Make no mistake I’m not referring to the Lenny Abrahamson thriller Room that stars Brie Larson, but instead Tommy Wiseau’s 2003 cult movie. It received such poor reviews at the time that it quickly gained cult status as a tragicomic disasterpiece.
Franco transforms the true-story of the aspiring filmmaker and infamous Hollywood outsider Tommy Wiseau into a celebration of friendship, courage and artistic expression.
Sick of being rejected for movie roles Tommy (James Franco) decides to write, direct and star in his own masterpiece. But his expectations don’t match up with reality and although his passion can’t be questioned, his methods and somewhat unorthodox.
Along with his best friend Greg Sestero (played by Dave Franco) Tommy continues with his movie, throwing money at any problem that arises. We’re never told how old Tommy is, where he’s from or how he got to be so rich. It’s all part of what makes his character so intriguing.

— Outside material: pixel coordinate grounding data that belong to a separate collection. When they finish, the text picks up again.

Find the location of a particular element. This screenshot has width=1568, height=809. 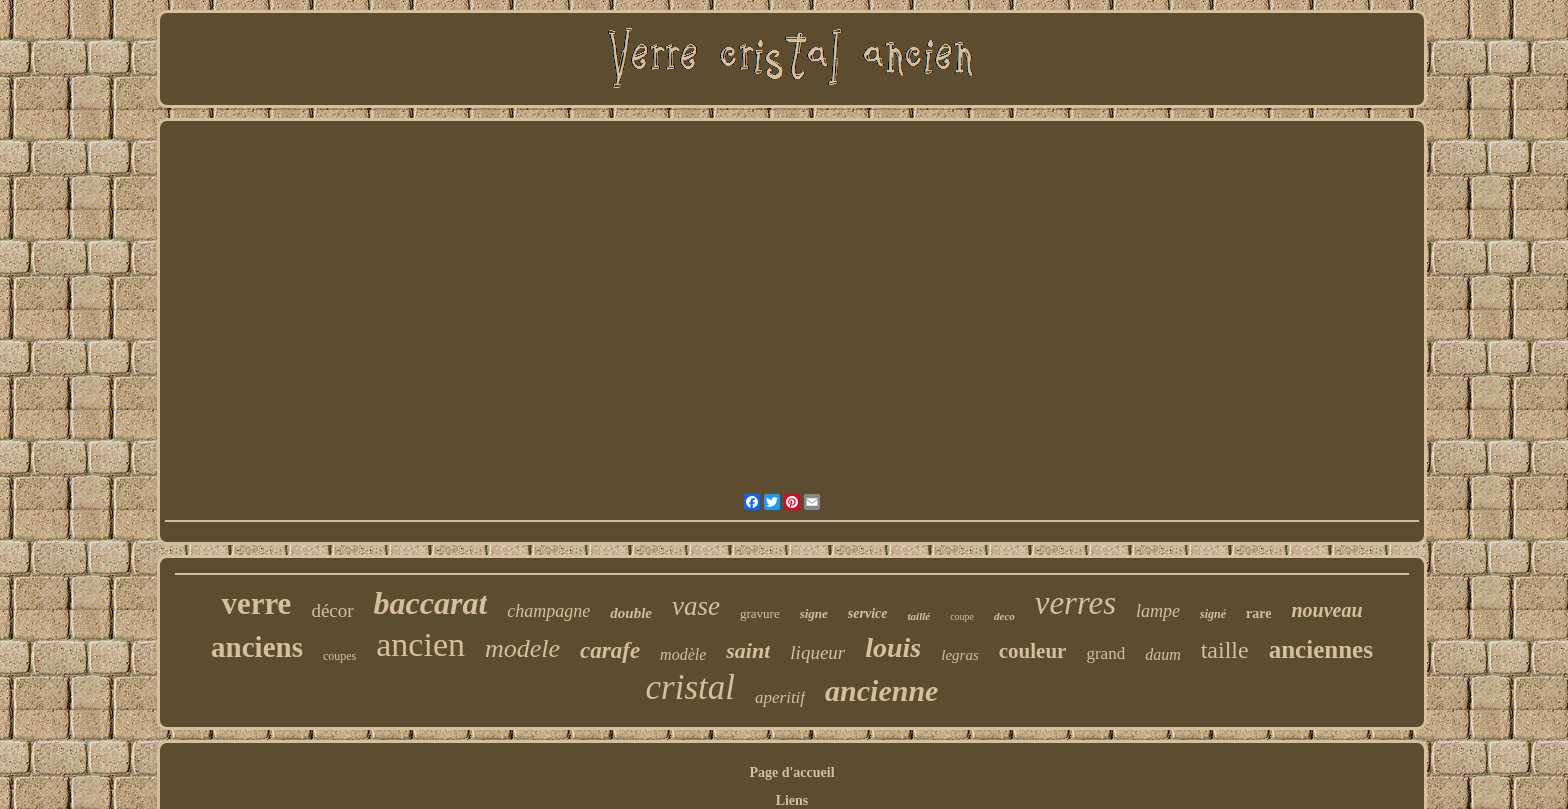 taillé is located at coordinates (919, 616).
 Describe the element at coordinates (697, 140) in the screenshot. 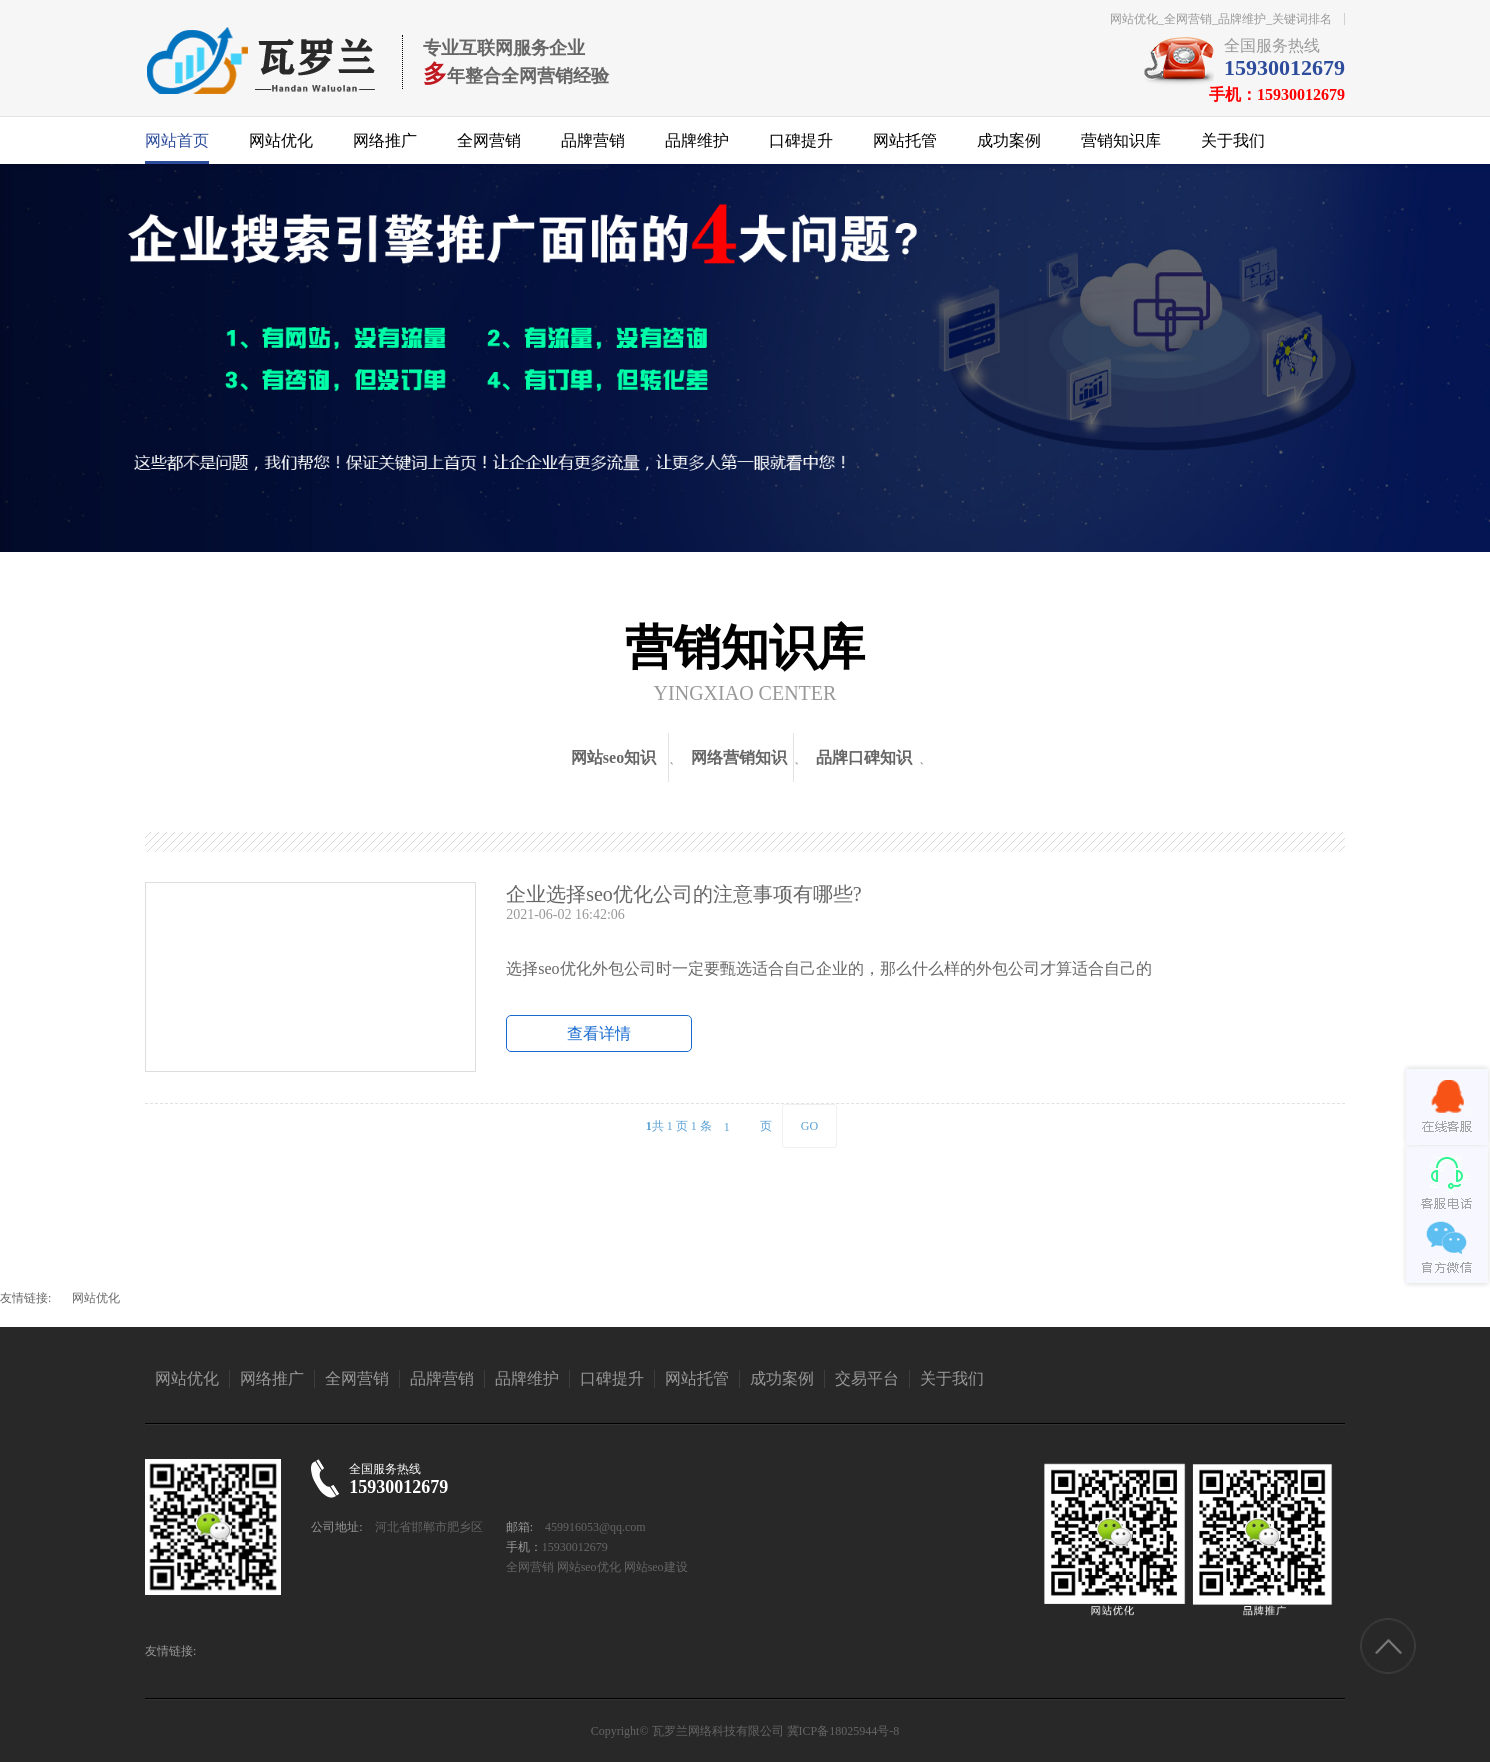 I see `品牌维护` at that location.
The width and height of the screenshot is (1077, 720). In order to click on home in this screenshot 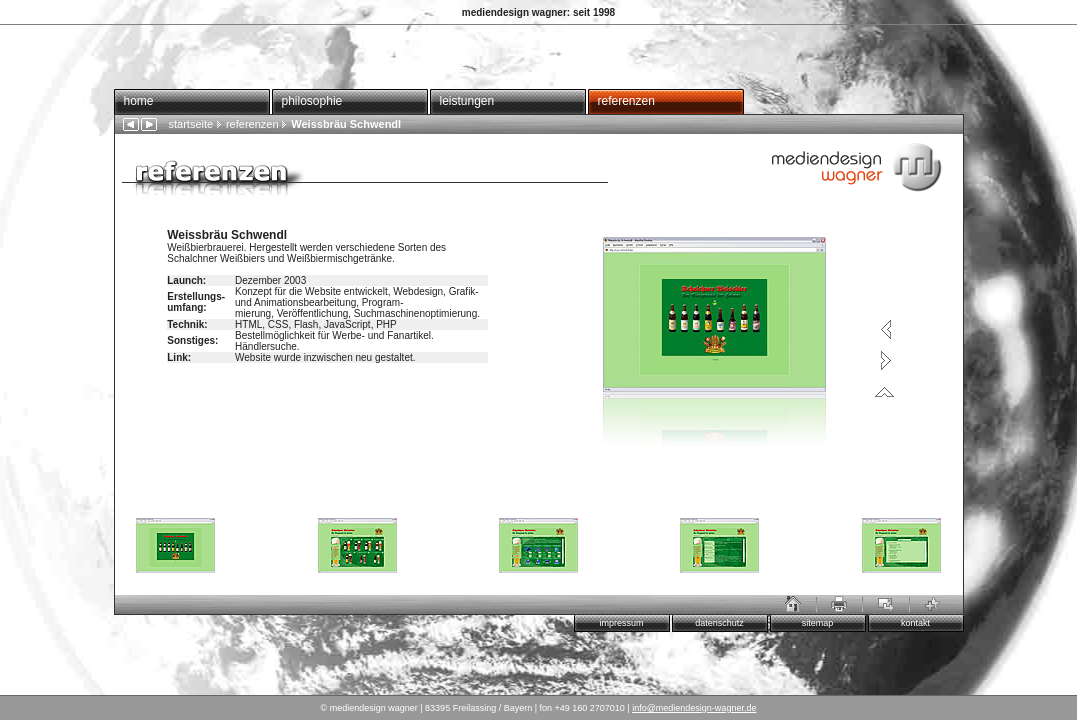 , I will do `click(139, 101)`.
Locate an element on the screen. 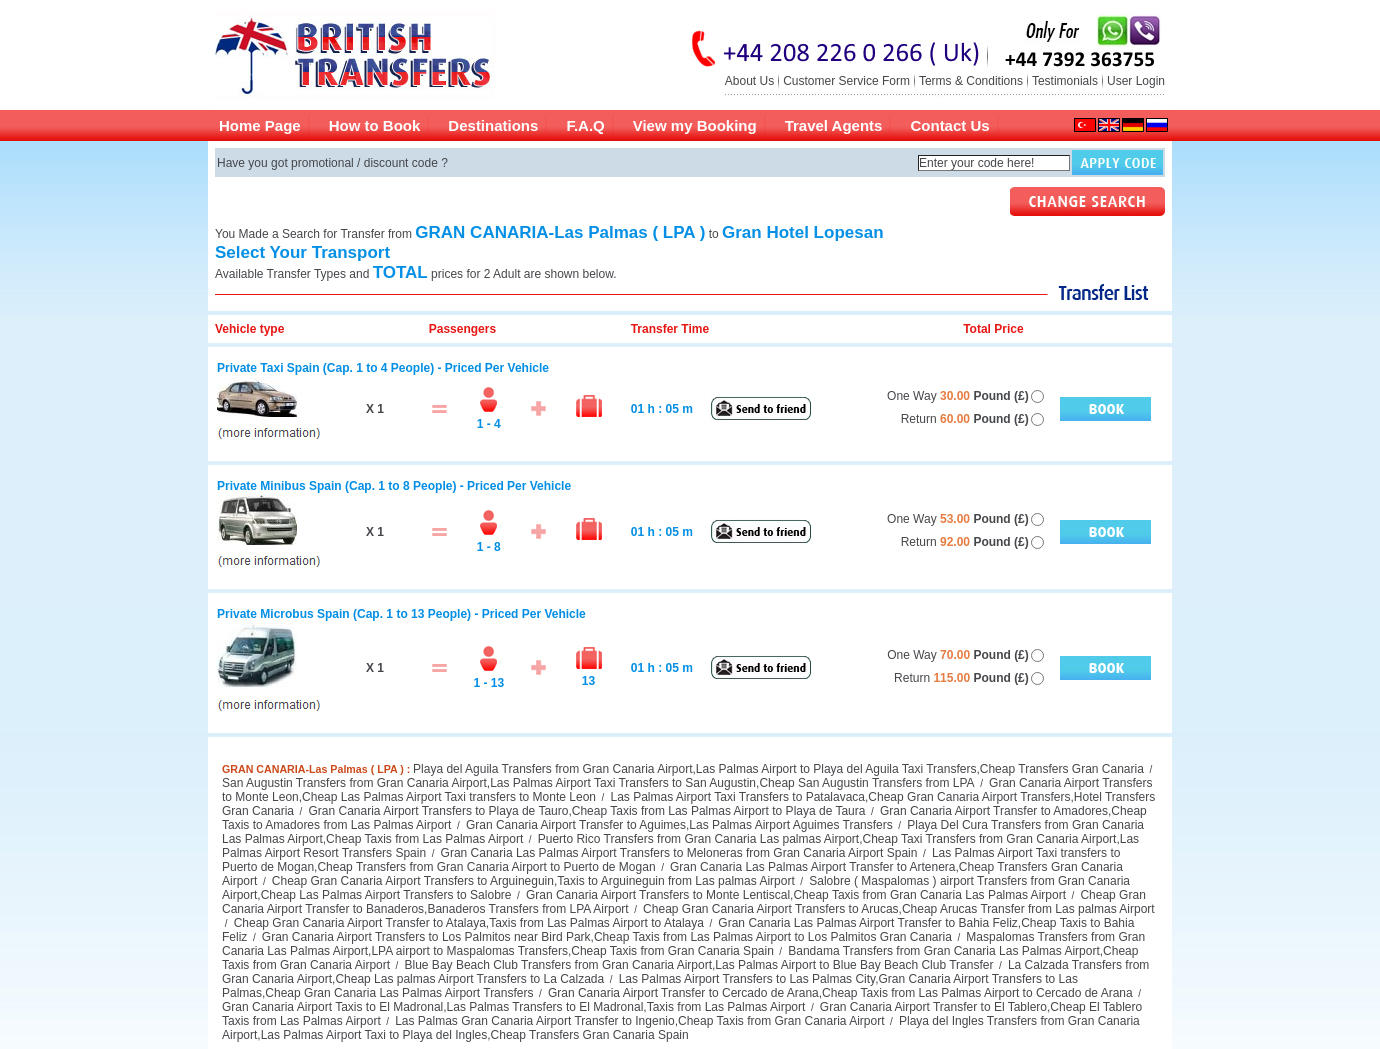 Image resolution: width=1380 pixels, height=1049 pixels. Terms & Conditions is located at coordinates (971, 81). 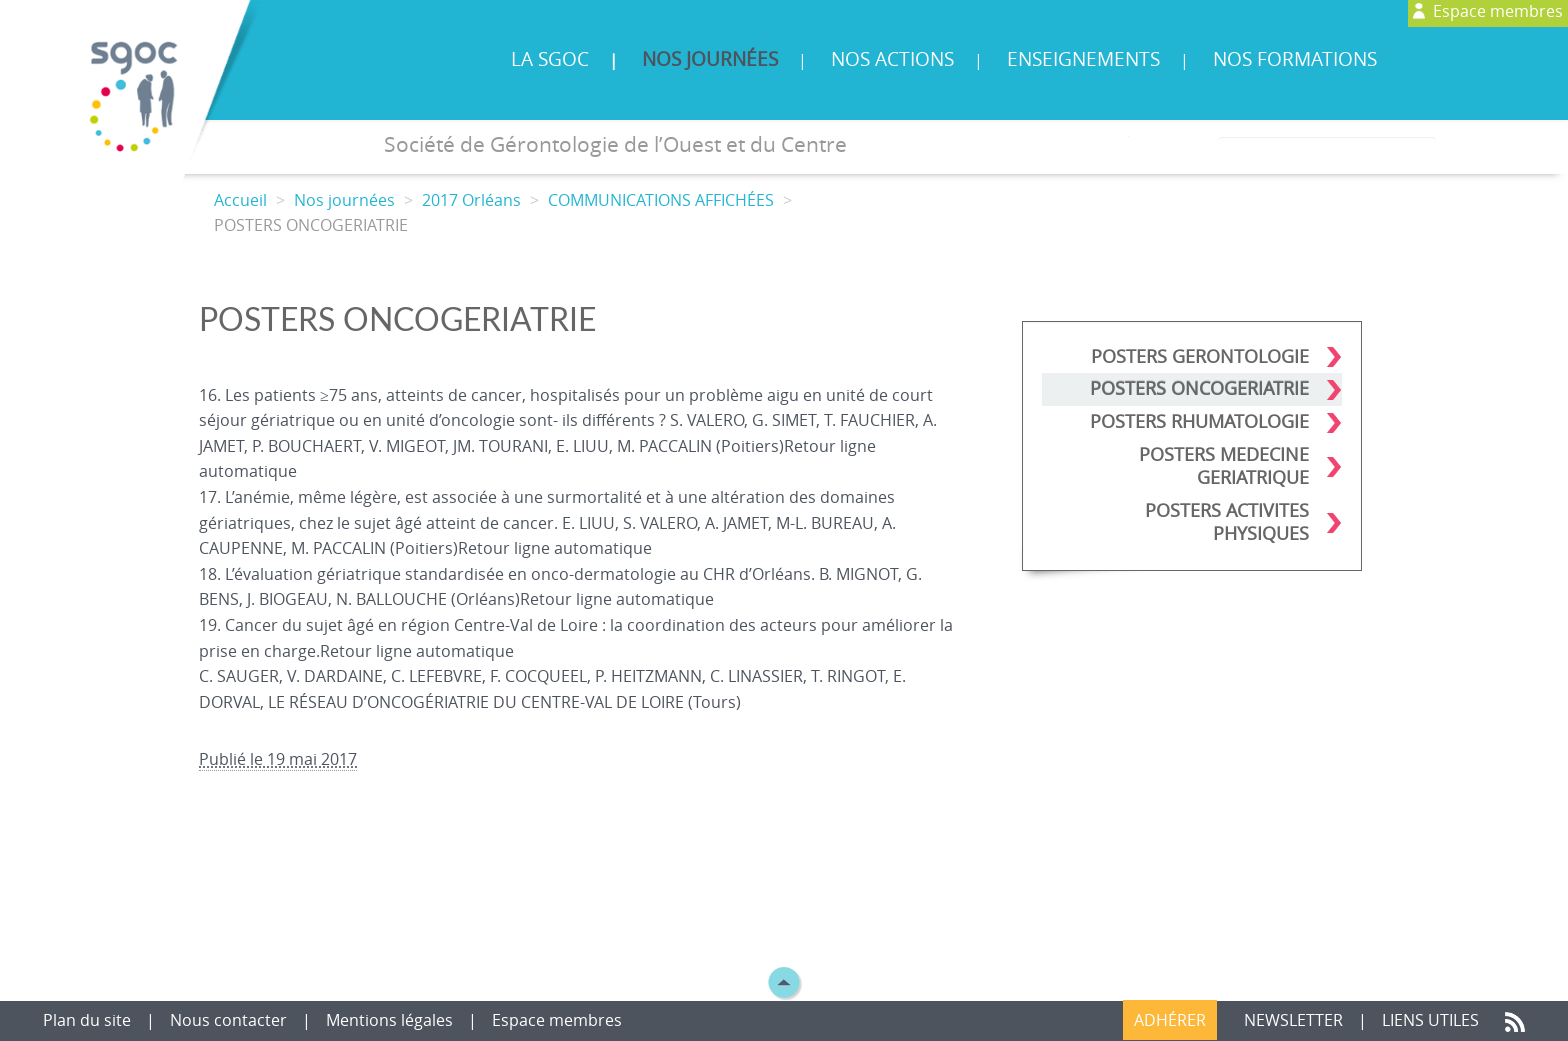 The width and height of the screenshot is (1568, 1041). I want to click on Plan du site, so click(89, 1020). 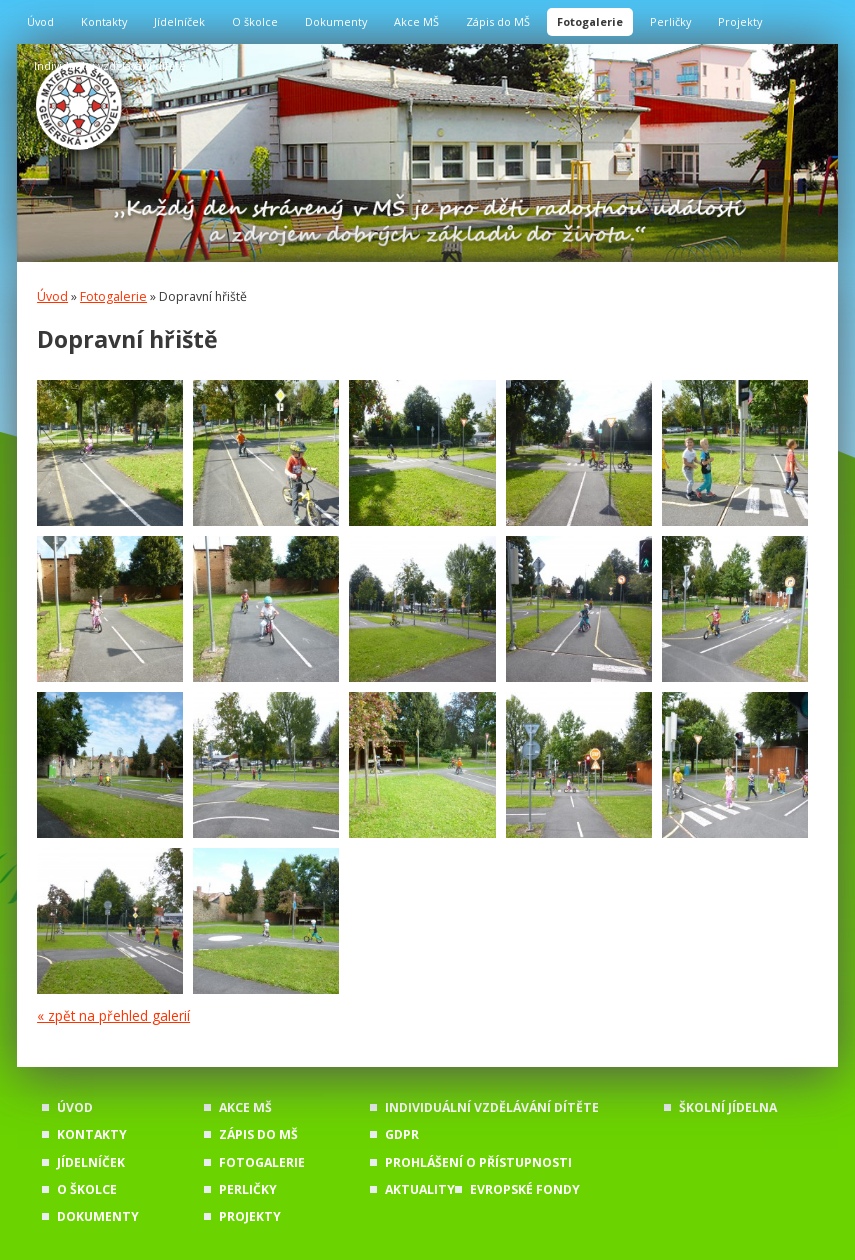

Franco stays true to Sestero’s non-fiction chronicles of his time on set. The end credits treat us to a side-by-side comparison of The Room and The Disaster Artist. This shows the level of detail Franco went to in his role as director and actor to ensure that he replicated Tommy’s vision. There’s even stories that he would direct scenes in character to realistically portray the manic way the director worked.
If The Room is “The Greatest Bad Movie Ever Made” then The Disaster Artist is the greatest adaptation of a terrible movie.
Unlike anything I’ve ever seen before, The Disaster Artist is a movie about a movie, from inception to creation to release. This is a movie that explores what it means to truly follow your dreams despite the consequences.
This isn’t your typical stoner-comedy that we have become used to seeing Franco in, it’s a movie with heart and extreme attention to detail. There are funny moments, but for the most part you’re concentrating on the drama of it all and the purposely awkward scenes throughout.